● Exercise requirements
Go to the line containing "Thanks for your" in the records below and print it and every following line exactly, on through the line containing "Apply For Loan", then stop.

● Stored entries
● ● ●

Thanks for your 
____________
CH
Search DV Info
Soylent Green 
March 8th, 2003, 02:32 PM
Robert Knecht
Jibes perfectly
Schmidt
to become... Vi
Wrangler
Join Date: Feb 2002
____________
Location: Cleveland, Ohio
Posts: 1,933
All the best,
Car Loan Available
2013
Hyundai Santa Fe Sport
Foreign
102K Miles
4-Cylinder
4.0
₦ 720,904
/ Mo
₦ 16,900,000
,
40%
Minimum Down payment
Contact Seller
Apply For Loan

● ● ●

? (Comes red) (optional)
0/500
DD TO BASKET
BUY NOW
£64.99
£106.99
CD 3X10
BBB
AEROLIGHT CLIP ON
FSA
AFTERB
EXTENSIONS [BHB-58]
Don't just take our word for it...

● ● ●

● Response area
Thanks for your 
____________
CH
Search DV Info
Soylent Green 
March 8th, 2003, 02:32 PM
Robert Knecht
Jibes perfectly
Schmidt
to become... Vi
Wrangler
Join Date: Feb 2002
____________
Location: Cleveland, Ohio
Posts: 1,933
All the best,
Car Loan Available
2013
Hyundai Santa Fe Sport
Foreign
102K Miles
4-Cylinder
4.0
₦ 720,904
/ Mo
₦ 16,900,000
,
40%
Minimum Down payment
Contact Seller
Apply For Loan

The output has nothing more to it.